At that point, it became obvious that no one was thinking about the best places to put in collectible or lives or any useful item. One egregious example of such poor placement design is in an invincibility power-up (the only power-up in the game) that is placed in a hard to get location, but once you get it, there is little use from it as there are no enemies or hazards that you will need to watch out for for the entire time the power-up is active, only for hazards and enemies to show-up again once the effects are over.
"Pepper, welcome back. Let's begin"
If it wasn't obvious by now how poor this game is, simply compare it to another great platformer at the tie. Both Clockwork Knight and Donkey Kong Country were 2D platformers made at roughly the same time with a pseudo-3D graphical look.
Visually, there is really no comparison despite one of them being made in a stronger console. There is a level of consistency in DKC in level design, enemy design, sound effects, and music that tells of a cohesive and vibrant world. That consistency is usually absent in mediocre platformers.
You played this game, now weep
Gameplay-wise, there is a weight and momentum to the movement of Donkey Kong and Diddy Kong. A movement that is facilitated by the level design, as each level contains many obstacles that invite you to overcome. On the other hand, Pepperouchau or whatever the hell he is named is boring to control, especially in levels that are poorly designed with a minimum of obstacles to overcome.
Finally, the scope of each game is of completely different magnitude despite both being the same price. While the first DKC had 33 full-fledged levels, both Clockwork Knight games offer a paltry 16 poorly designed levels combined.

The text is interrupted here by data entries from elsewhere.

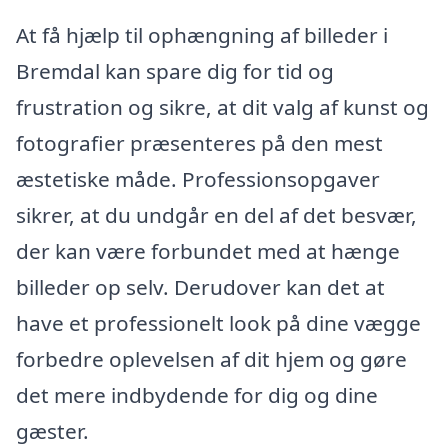
At få hjælp til ophængning af billeder i
Bremdal kan spare dig for tid og
frustration og sikre, at dit valg af kunst og
fotografier præsenteres på den mest
æstetiske måde. Professionsopgaver
sikrer, at du undgår en del af det besvær,
der kan være forbundet med at hænge
billeder op selv. Derudover kan det at
have et professionelt look på dine vægge
forbedre oplevelsen af dit hjem og gøre
det mere indbydende for dig og dine
gæster.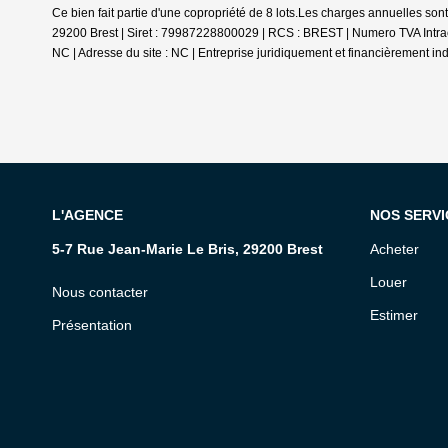
Ce bien fait partie d'une copropriété de 8 lots.Les charges annuelles son
29200 Brest | Siret : 79987228800029 | RCS : BREST | Numero TVA Intra
NC | Adresse du site : NC |
Entreprise juridiquement et financièrement i
L'AGENCE
NOS SERVI
5-7 Rue Jean-Marie Le Bris, 29200 Brest
Acheter
Louer
Nous contacter
Estimer
Présentation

Games like Clockwork Knight demonstrates clearly how hard it is to actually make a competent platformer, nevertheless a great one.
Here is a game so devoid of skill, so bankrupt in its ideas, that it is honestly a struggle to finish it.
It's a me, discount Mario
1-Don't play this game.
For those reading one of my Saturn review blogs for the first time, here is the basic concept:
I already reviewed both major Generation 4 consoles, and am now to review Generation 5 consoles; starting with the Sega Saturn. In these reviews, I take a top 100 games list and review the games that interest me in that list.
This time, my review series is based on this top 100 games list from Retro Sanctuary.
Also, note the following:
-If you have any suggestions for a game that is not in the Retro Sanctuary list that I should review, please suggest it.
-Make a bet on each game to check whether Chris Charter played it or not.
Go away and never return
Well, I guess there is a game in the Saturn that is almost as bad as Bug, but it is not near enough in reality. Bug! was an abhorrently designed game from top to bottom with no redeeming features. Ironically, both games got decent critical scores at the time, which points to a poverty of options at the time.
Next, I will continue with my Saturn reviews with a report of the top 11-20 games as per the Retro Sanctuary list. Later, I will play and review the most famous Shmup on the Sega Saturn, Radiant Silvergun which sits at number 8 on the same list.